BEGIN Records provided

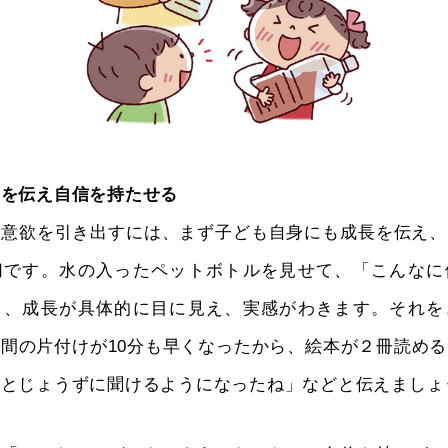
長を伝え自信を持たせる
の意欲を引き出すには、まず子ども自身にも成長を伝え、
切です。水の入ったペットボトルを見せて、「こんなに
と、成長が具体的に目に見え、実感がわきます。それを
間の片付けが10分も早くなったから、絵本が２冊読め
っとじょうずに聞けるようになったね」などと伝えましょ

END Records provided

The expected output is every record above, copied exactly, without pictures.

→ Your solution
長を伝え自信を持たせる
の意欲を引き出すには、まず子ども自身にも成長を伝え、
切です。水の入ったペットボトルを見せて、「こんなに
と、成長が具体的に目に見え、実感がわきます。それを
間の片付けが10分も早くなったから、絵本が２冊読め
っとじょうずに聞けるようになったね」などと伝えましょ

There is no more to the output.